Стимофей Петрович страдальчески вздохнул.
– Не обращайте внимания, Сидор Михалыч как всегда пьян.
– Пьян. Вот вам крест, пьян. А как тут пьяному не быть? Когда прывид рядом шастает. Я теперь каждый день пью, успокоения души для.
Кочегар вновь занялся углем, а мы отошли в дальний угол. Стимофей Петрович вздохнул и машинально достал из-под пиджака связку амулетов, вырезанных из птичьих костей.
– Вы байки эти не слушайте, Виктор, работники у нас темные, необразованные. Не существует никаких привидений. Это наукой доказано. Ясно как день, что это фантом действовал.
Я выдохнул:
– Какой еще фантом?
– Фантом, молодой человек, это душа еще живого человека, скитающаяся по Земле. А призраки – это бабкины сказки. Вот в чем разница.
– И чей же фантом портит оборудование?
– Как чей?

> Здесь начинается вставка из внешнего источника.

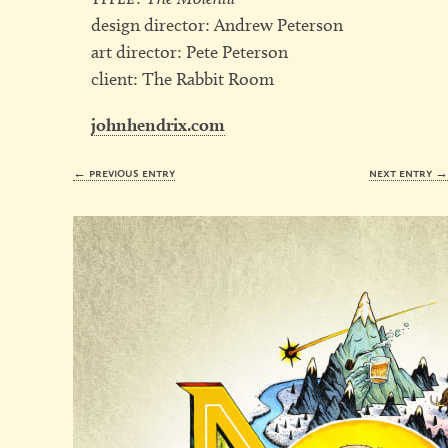
design director: Andrew Peterson
art director: Pete Peterson
client: The Rabbit Room
johnhendrix.com
← previous entry
next entry 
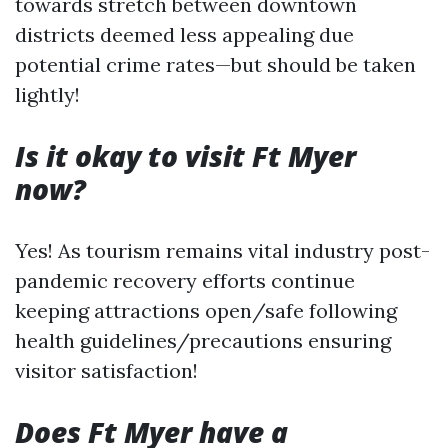
towards stretch between downtown
districts deemed less appealing due
potential crime rates—but should be taken
lightly!
Is it okay to visit Ft Myer
now?
Yes! As tourism remains vital industry post-
pandemic recovery efforts continue
keeping attractions open/safe following
health guidelines/precautions ensuring
visitor satisfaction!
Does Ft Myer have a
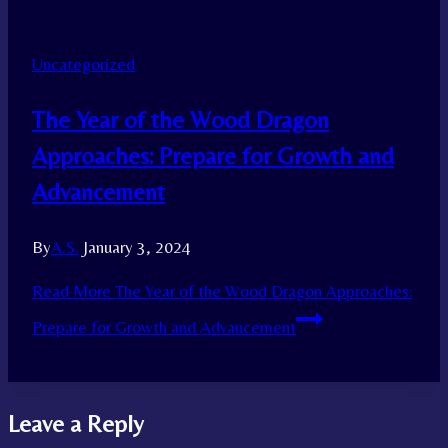
Uncategorized
The Year of the Wood Dragon
Approaches: Prepare for Growth and
Advancement
By
A.S.
January 3, 2024
Read More
The Year of the Wood Dragon Approaches:
Prepare for Growth and Advancement
Leave a Reply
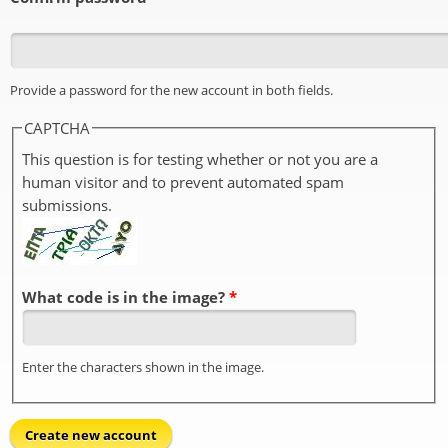
Provide a password for the new account in both fields.
CAPTCHA
This question is for testing whether or not you are a
human visitor and to prevent automated spam
submissions.
What code is in the image?
*
Enter the characters shown in the image.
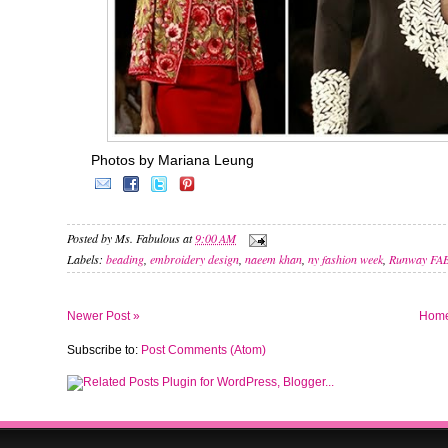
Photos by Mariana Leung
Posted by
Ms. Fabulous
at
9:00 AM
Labels:
beading
,
embroidery design
,
naeem khan
,
ny fashion week
,
Runway FA
Newer Post »
Hom
Subscribe to:
Post Comments (Atom)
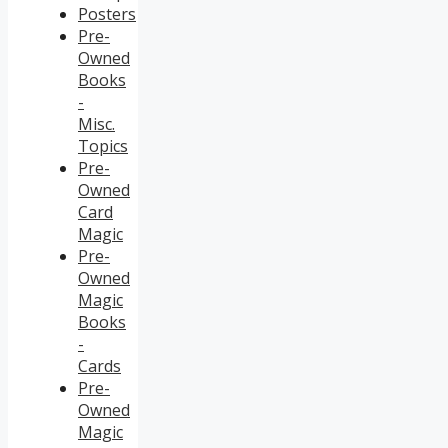
Posters
Pre-
Owned
Books
-
Misc.
Topics
Pre-
Owned
Card
Magic
Pre-
Owned
Magic
Books
-
Cards
Pre-
Owned
Magic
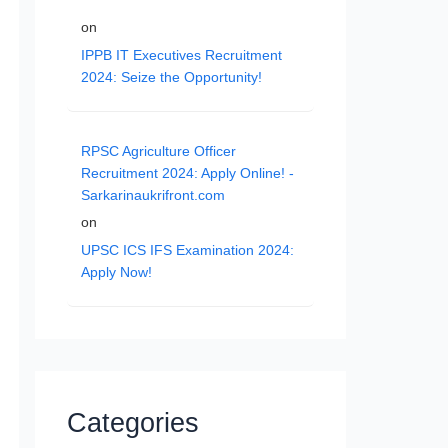
on
IPPB IT Executives Recruitment
2024: Seize the Opportunity!
RPSC Agriculture Officer
Recruitment 2024: Apply Online! -
Sarkarinaukrifront.com
on
UPSC ICS IFS Examination 2024:
Apply Now!
Categories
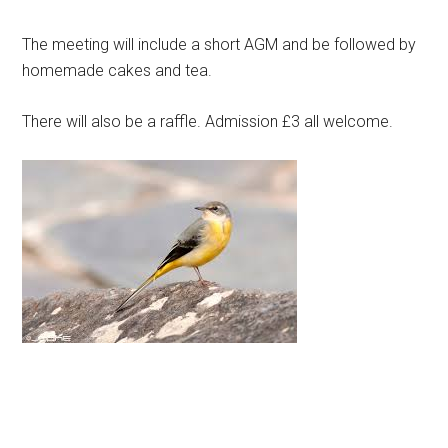
The meeting will include a short AGM and be followed by
homemade cakes and tea.
There will also be a raffle. Admission £3 all welcome.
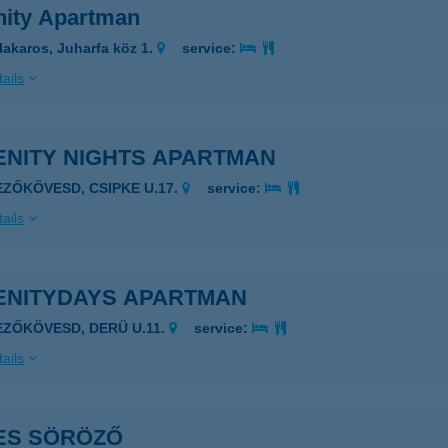
nity Apartman
lakaros, Juharfa köz 1.
service:
ails
ENITY NIGHTS APARTMAN
EZŐKÖVESD, CSIPKE U.17.
service:
ails
ENITYDAYS APARTMAN
EZŐKÖVESD, DERÜ U.11.
service:
ails
ES SÖRÖZŐ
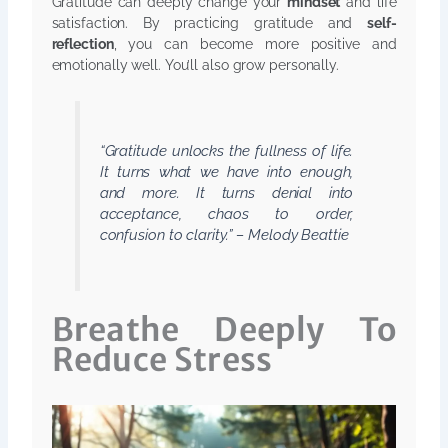
Gratitude can deeply change your
mindset
and life
satisfaction. By practicing gratitude and
self-
reflection
, you can become more positive and
emotionally well. You’ll also grow personally.
“Gratitude unlocks the fullness of life.
It turns what we have into enough,
and more. It turns denial into
acceptance, chaos to order,
confusion to clarity.” – Melody Beattie
Breathe Deeply To
Reduce Stress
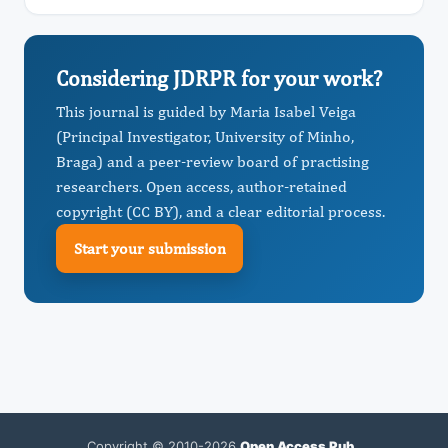
Considering JDRPR for your work?
This journal is guided by Maria Isabel Veiga
(Principal Investigator, University of Minho,
Braga) and a peer-review board of practising
researchers. Open access, author-retained
copyright (CC BY), and a clear editorial process.
Start your submission
Copyright © 2010-2026
Open Access Pub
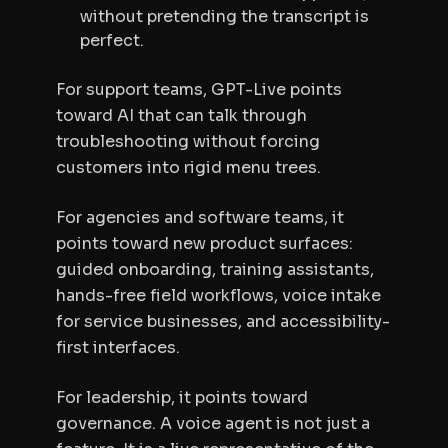
without pretending the transcript is
perfect.
For support teams, GPT-Live points
toward AI that can talk through
troubleshooting without forcing
customers into rigid menu trees.
For agencies and software teams, it
points toward new product surfaces:
guided onboarding, training assistants,
hands-free field workflows, voice intake
for service businesses, and accessibility-
first interfaces.
For leadership, it points toward
governance. A voice agent is not just a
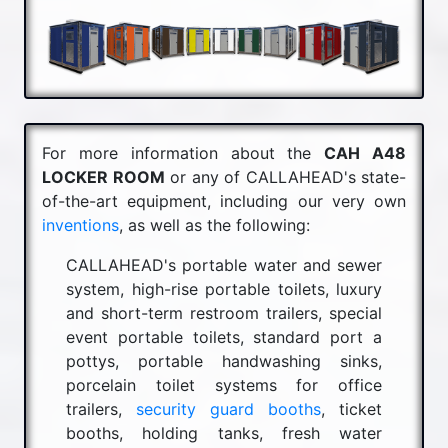
For more information about the
CAH A48
LOCKER ROOM
or any of CALLAHEAD's state-
of-the-art equipment, including our very own
inventions
, as well as the following:
CALLAHEAD's portable water and sewer
system, high-rise portable toilets, luxury
and short-term restroom trailers, special
event portable toilets, standard port a
pottys, portable handwashing sinks,
porcelain toilet systems for office
trailers,
security guard booths
, ticket
booths, holding tanks, fresh water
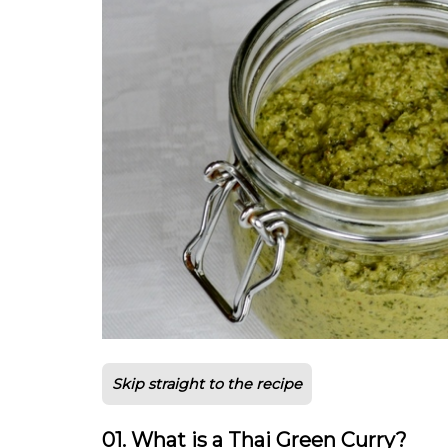
Skip straight to the recipe
01. What is a Thai Green Curry?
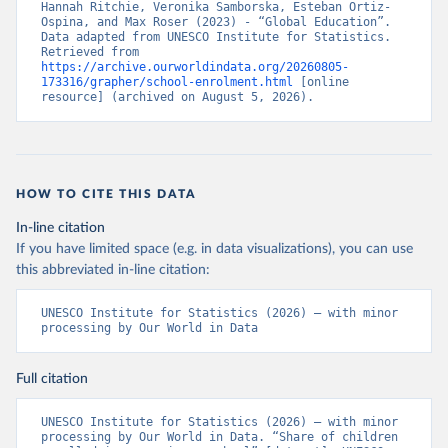
Hannah Ritchie, Veronika Samborska, Esteban Ortiz-
Ospina, and Max Roser (2023) - “Global Education”. 
Data adapted from UNESCO Institute for Statistics. 
Retrieved from 
https://archive.ourworldindata.org/20260805-
173316/grapher/school-enrolment.html
 [online 
resource] (archived on August 5, 2026).
HOW TO CITE THIS DATA
In-line citation
If you have limited space (e.g. in data visualizations), you can use
this abbreviated in-line citation:
UNESCO Institute for Statistics (2026) – with minor 
processing by Our World in Data
Full citation
UNESCO Institute for Statistics (2026) – with minor 
processing by Our World in Data. “Share of children 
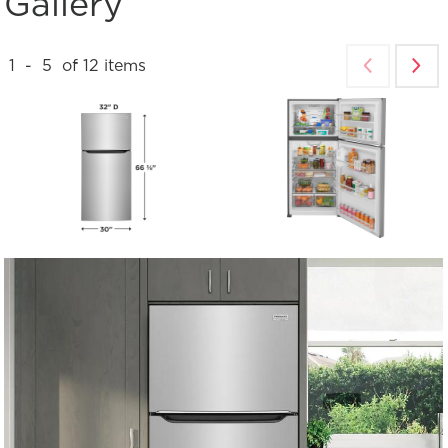
Gallery
1
-
5
of
12
items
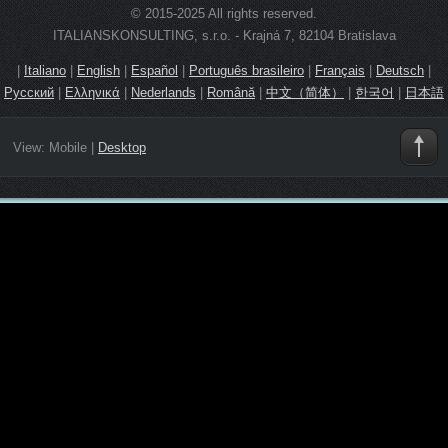
© 2015-2025 All rights reserved.
ITALIANSKONSULTING, s.r.o. - Krajná 7, 82104 Bratislava
|
Italiano
|
English
|
Español
|
Português brasileiro
|
Français
|
Deutsch
|
Русский
|
Ελληνικά
|
Nederlands
|
Română
|
中文（简体）
|
한국어
|
日本語
View:
Mobile
|
Desktop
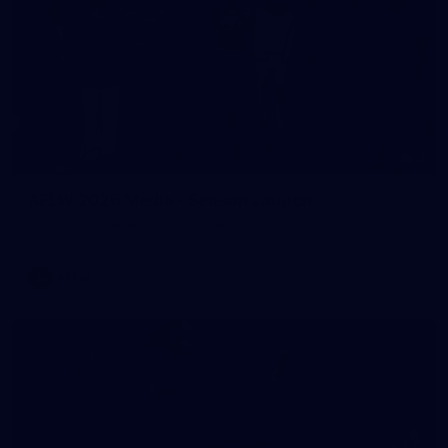
3
AFLW 2026 Media - Season Launch
AFLW 2026 Media - Season Launch
AFLW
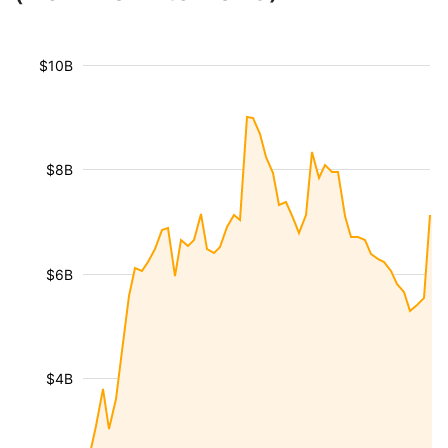
$10B
$8B
$6B
$4B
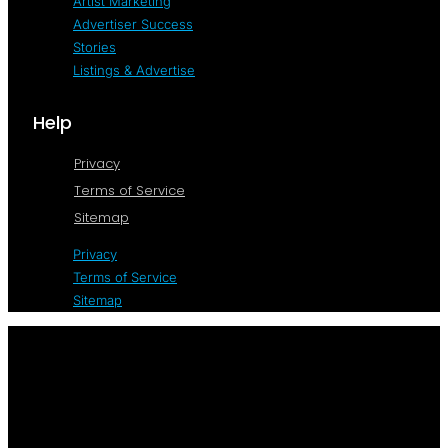
Artist Marketing
Advertiser Success
Stories
Listings & Advertise
Help
Privacy
Terms of Service
Sitemap
Privacy
Terms of Service
Sitemap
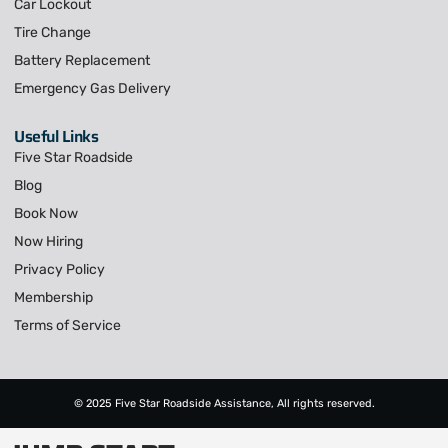
Car Lockout
Tire Change
Battery Replacement
Emergency Gas Delivery
Useful Links
Five Star Roadside
Blog
Book Now
Now Hiring
Privacy Policy
Membership
Terms of Service
© 2025 Five Star Roadside Assistance, All rights reserved.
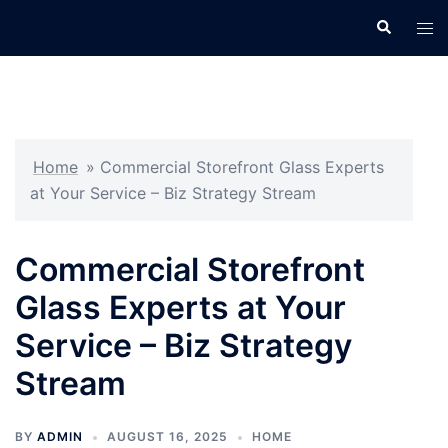
Skip
Search
Tog
to
men
content
Home
»
Commercial Storefront Glass Experts
at Your Service – Biz Strategy Stream
Commercial Storefront
Glass Experts at Your
Service – Biz Strategy
Stream
BY
ADMIN
AUGUST 16, 2025
HOME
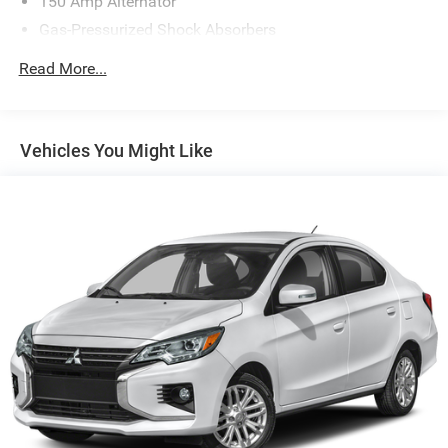
150 Amp Alternator
Gas-Pressurized Shock Absorbers
Front Anti-Roll Bar
Read More...
Electric Power-Assist Steering
14 Gal. Fuel Tank
Single Stainless Steel Exhaust w/Chrome Tailpipe
Vehicles You Might Like
Finisher
Strut Front Suspension w/Coil Springs
Torsion Beam Rear Suspension w/Coil Springs
4-Wheel Disc Brakes w/4-Wheel ABS, Front Vented
Discs, Brake Assist and Hill Hold Control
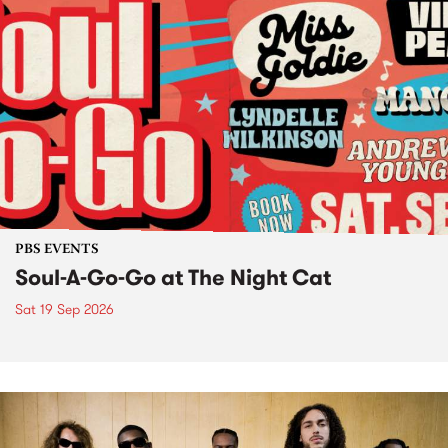
PBS EVENTS
Soul-A-Go-Go at The Night Cat
Sat 19 Sep 2026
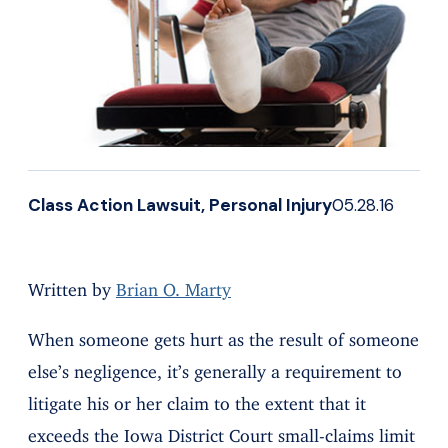
Class Action Lawsuit, Personal Injury
05.28.16
Written by
Brian O. Marty
When someone gets hurt as the result of someone
else’s negligence, it’s generally a requirement to
litigate his or her claim to the extent that it
exceeds the Iowa District Court small-claims limit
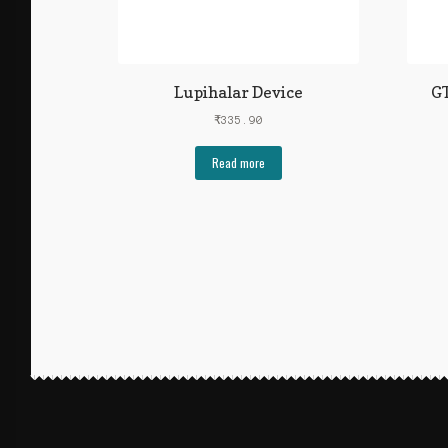
Lupihalar Device
GT
₹
335.90
Read more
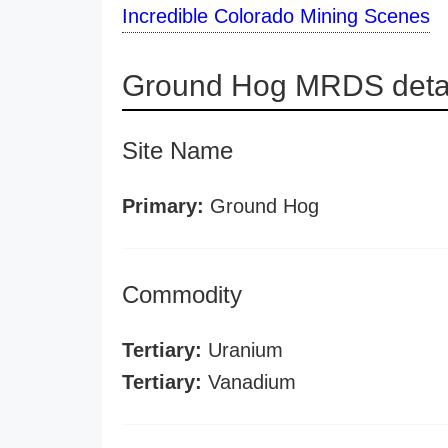
Incredible Colorado Mining Scenes
Ground Hog MRDS deta
Site Name
Primary:
Ground Hog
Commodity
Tertiary:
Uranium
Tertiary:
Vanadium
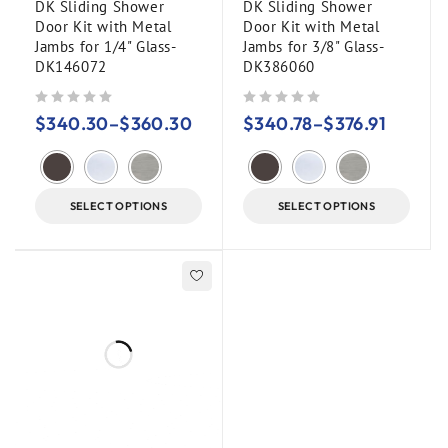
DK Sliding Shower
DK Sliding Shower
Door Kit with Metal
Door Kit with Metal
Jambs for 1/4" Glass-
Jambs for 3/8" Glass-
DK146072
DK386060
out of 5
out of 5
$
340.30
–
$
360.30
$
340.78
–
$
376.91
SELECT OPTIONS
SELECT OPTIONS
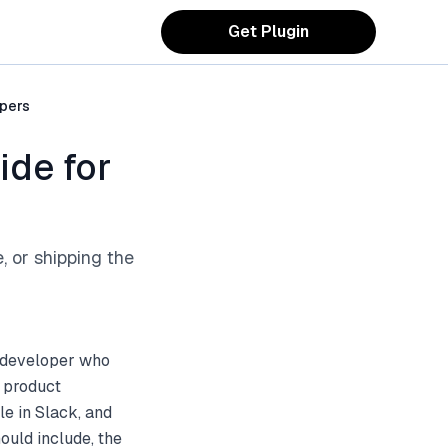
Get Plugin
opers
ide for
, or shipping the
e developer who
n product
e in Slack, and
ould include, the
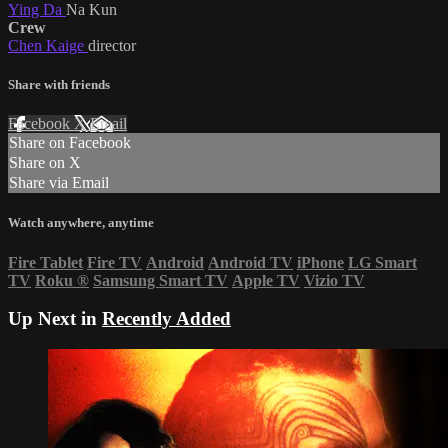
Ying Da
Na Kun
Crew
Chen Kaige
director
Share with friends
Facebook
X
Email
Share on Facebook
Share on X
Share via Email
Watch anywhere, anytime
Fire Tablet
Fire TV
Android
Android TV
iPhone
LG Smart
TV
Roku
®
Samsung Smart TV
Apple TV
Vizio TV
Up Next in
Recently Added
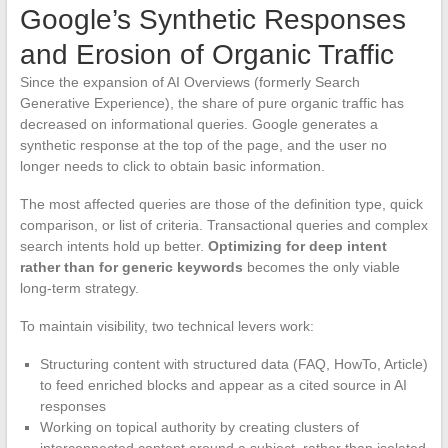
Google’s Synthetic Responses
and Erosion of Organic Traffic
Since the expansion of AI Overviews (formerly Search
Generative Experience), the share of pure organic traffic has
decreased on informational queries. Google generates a
synthetic response at the top of the page, and the user no
longer needs to click to obtain basic information.
The most affected queries are those of the definition type, quick
comparison, or list of criteria. Transactional queries and complex
search intents hold up better.
Optimizing for deep intent
rather than for generic keywords
becomes the only viable
long-term strategy.
To maintain visibility, two technical levers work:
Structuring content with structured data (FAQ, HowTo, Article)
to feed enriched blocks and appear as a cited source in AI
responses
Working on topical authority by creating clusters of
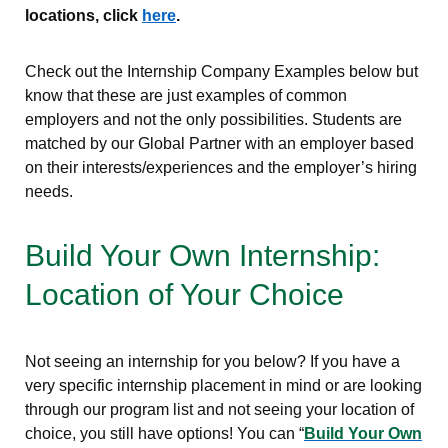
locations, click
here
.
Check out the Internship Company Examples below but
know that these are just examples of common
employers and not the only possibilities. Students are
matched by our Global Partner with an employer based
on their interests/experiences and the employer’s hiring
needs.
Build Your Own Internship:
Location of Your Choice
Not seeing an internship for you below? If you have a
very specific internship placement in mind or are looking
through our program list and not seeing your location of
choice, you still have options! You can “
Build Your Own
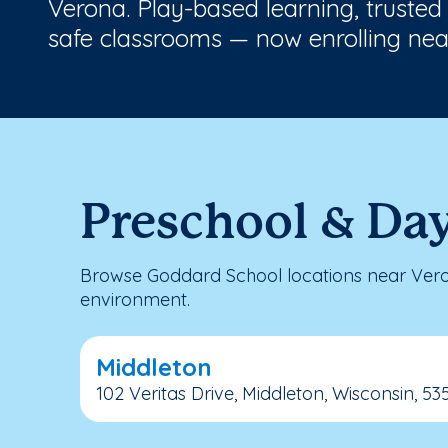
Verona. Play-based learning, trusted
safe classrooms — now enrolling nea
Preschool & Da
Browse Goddard School locations near Veron
environment.
Middleton
102 Veritas Drive, Middleton, Wisconsin, 53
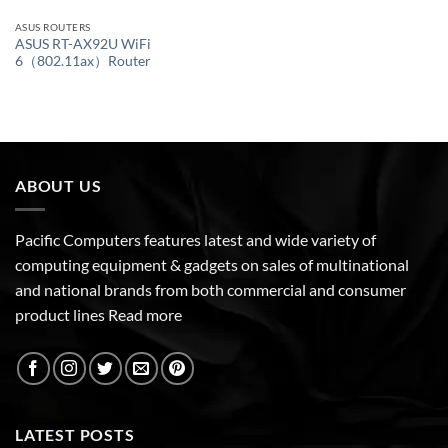
ASUS ROUTERS
ASUS RT-AX92U WiFi
6（802.11ax）Router
ABOUT US
Pacific Computers features latest and wide variety of
computing equipment & gadgets on sales of multinational
and national brands from both commercial and consumer
product lines
Read more
LATEST POSTS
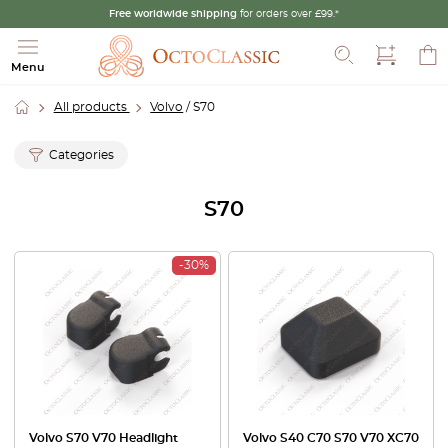
Free worldwide shipping
for orders over £99.*
Search
Menu
All products
Volvo
/ S70
Categories
S70
-30%
Volvo S70 V70 Headlight
Volvo S40 C70 S70 V70 XC70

Лизы Рассветовой.
Я повнимательнее посмотрел на начальника бригады.
– Рассветова? Кто это?
– Ну уж не взыщите, на эту тему мы с вами разговаривать не будем. Мы же с вами образованные люди и, надеюсь, понимаем, что если поминать лихо, то и не долго, чтоб оно среди ночи явилось.
10011
Из котельной я вышел ободренным и все время до отбоя потратил на расспросы рабочих, однако каждый раз при упоминании Рассветовой меня встречало только молчание и хмурые взгляды. Лишь в конце смены мне в конце концов улыбнулась удача.
В сахарном цеху я разговорил старика-рабочего, что сливал из чана выпаренный, густой как мед сок сахарной свеклы. Обожженными руками он лил сироп в похожие на снаряды формы, после чего их бережно уносили на склад, где им предстояло остыть, превращаясь в литые многокилограммовые сахарные куски.
Я угостил рабочего заранее купленными в фабричной лавке папиросами, и мы предусмотрительно отошли в угол, подальше от расставленных в цеху бочек, керосином из которых травили здесь мышей. Я заговорил о Лизе, и старик, поозиравшись, тихо начал рассказывать о девушке, что пришла год назад в упаковочный цех. Была она, по словам рабочего, сущим ангелом во плоти, и никто даже не мог представить, какое зло с ней случится. К сожалению, услышать продолжение рассказа я не смог.